LLMs Will Always Hallucinate, and We Need to Live with This
What “hallucination” means
- Many argue “hallucination” is a misleading term; LLMs are doing normal probabilistic text generation, not suffering a discrete malfunction.
- Several say all outputs are essentially hallucinations: probabilistic strings with no built‑in notion of truth; some just happen to match reality.
- Others prefer terms like “confabulation,” “bullshit,” or simply “inaccuracy,” emphasizing that correctness is a judgment by readers, not the model.
- One line of argument: “hallucinations” and “alignment” are the same technical problem—constraining outputs to what some authority deems acceptable (truth, safety, morality, etc.).
Inevitability vs mitigation
- Some accept the paper’s point that zero hallucinations is impossible in principle, but note this says little about how small the error rate can become in practice.
- Comparisons: quantum tunneling (nonzero but negligible), or the halting problem (theoretical limit vs engineering usefulness).
- Others see current LLM architectures as fundamentally hallucination‑prone and think this will cap their practical scope.
- A minority says hallucination is a feature for creativity, fiction, and idea generation; a perfectly “truthful” model would be closer to copy‑paste and less useful creatively.
LLMs vs human cognition
- One camp emphasizes differences: humans can often say “I don’t know,” calibrate confidence, and learn from mistakes; LLMs tend to answer confidently regardless.
- Another camp stresses similarities: humans also misremember, confabulate, believe nonsense, and “complete the next word” when speaking; some are worse than today’s LLMs.
- Debate over whether human “intelligence” is qualitatively different or mainly a matter of scale, architecture, and evolutionary pre‑training.
Appropriate use cases
- Consensus that LLMs are useful where:
- Outputs are low‑stakes (summaries, boilerplate, creative text, brainstorming).
- Humans can efficiently verify or correct candidate answers.

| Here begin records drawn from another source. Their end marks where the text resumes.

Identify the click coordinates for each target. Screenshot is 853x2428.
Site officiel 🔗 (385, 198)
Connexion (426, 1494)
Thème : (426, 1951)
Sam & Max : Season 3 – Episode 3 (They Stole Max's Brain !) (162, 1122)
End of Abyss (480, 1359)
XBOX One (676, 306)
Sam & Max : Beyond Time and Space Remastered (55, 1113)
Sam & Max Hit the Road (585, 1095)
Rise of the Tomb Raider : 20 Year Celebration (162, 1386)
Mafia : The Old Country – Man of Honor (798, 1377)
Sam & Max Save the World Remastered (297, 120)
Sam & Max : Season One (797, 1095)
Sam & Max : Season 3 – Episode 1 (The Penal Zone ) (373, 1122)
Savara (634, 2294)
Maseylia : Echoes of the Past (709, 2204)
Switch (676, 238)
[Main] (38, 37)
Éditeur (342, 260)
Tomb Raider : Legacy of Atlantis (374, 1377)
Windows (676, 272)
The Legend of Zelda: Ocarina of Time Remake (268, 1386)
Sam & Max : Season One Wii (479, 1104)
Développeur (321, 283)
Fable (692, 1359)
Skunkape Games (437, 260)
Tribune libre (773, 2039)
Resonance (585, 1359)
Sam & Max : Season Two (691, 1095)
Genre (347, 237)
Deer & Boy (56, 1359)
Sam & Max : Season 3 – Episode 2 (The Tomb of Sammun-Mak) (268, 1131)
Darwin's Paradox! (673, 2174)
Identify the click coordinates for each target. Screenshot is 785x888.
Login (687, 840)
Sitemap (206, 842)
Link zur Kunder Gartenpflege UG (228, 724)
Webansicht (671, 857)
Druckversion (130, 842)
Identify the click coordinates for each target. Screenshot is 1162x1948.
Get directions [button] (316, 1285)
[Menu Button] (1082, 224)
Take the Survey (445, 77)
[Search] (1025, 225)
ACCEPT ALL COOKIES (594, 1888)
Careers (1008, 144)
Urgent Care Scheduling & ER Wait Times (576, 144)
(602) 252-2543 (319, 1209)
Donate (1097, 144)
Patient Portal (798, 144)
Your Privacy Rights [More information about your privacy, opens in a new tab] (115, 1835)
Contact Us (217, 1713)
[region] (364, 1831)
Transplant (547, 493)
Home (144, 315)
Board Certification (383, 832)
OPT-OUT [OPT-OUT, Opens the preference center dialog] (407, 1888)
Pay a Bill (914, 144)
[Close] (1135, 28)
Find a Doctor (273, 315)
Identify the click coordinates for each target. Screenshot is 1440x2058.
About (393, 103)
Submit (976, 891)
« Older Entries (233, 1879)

- Strong skepticism for high‑stakes domains (law, medicine, critical research, automation with no human in the loop), because even rare hallucinations can be catastrophic.
- Some argue true automation requires superhuman reliability, not “human‑level fallibility,” so LLMs are a poor fit as general human replacements.
Mitigation and product design
- Proposed mitigations include: using token probabilities to estimate confidence, multiple generations and consistency checks, post‑training to reduce overconfident wrong answers, and external retrieval/sanity‑checking.
- Disagreement whether hallucinations are:
- A “bug” to be fixed inside the model,
- A deeper design limitation of next‑token prediction, or
- An inevitable property that must be managed in the surrounding product (e.g., verification layers, constrained domains).
Hype, business, and ethics
- Many criticize marketing that presents LLMs as oracles or universal automation, especially to users habituated to trusting top search results.
- Some see “hallucinations” being downplayed to keep the AGI/AI‑bubble narrative going and justify further investment.
- Others argue that even fallible tools are worthwhile, but only if users maintain a realistic mental model of their limitations.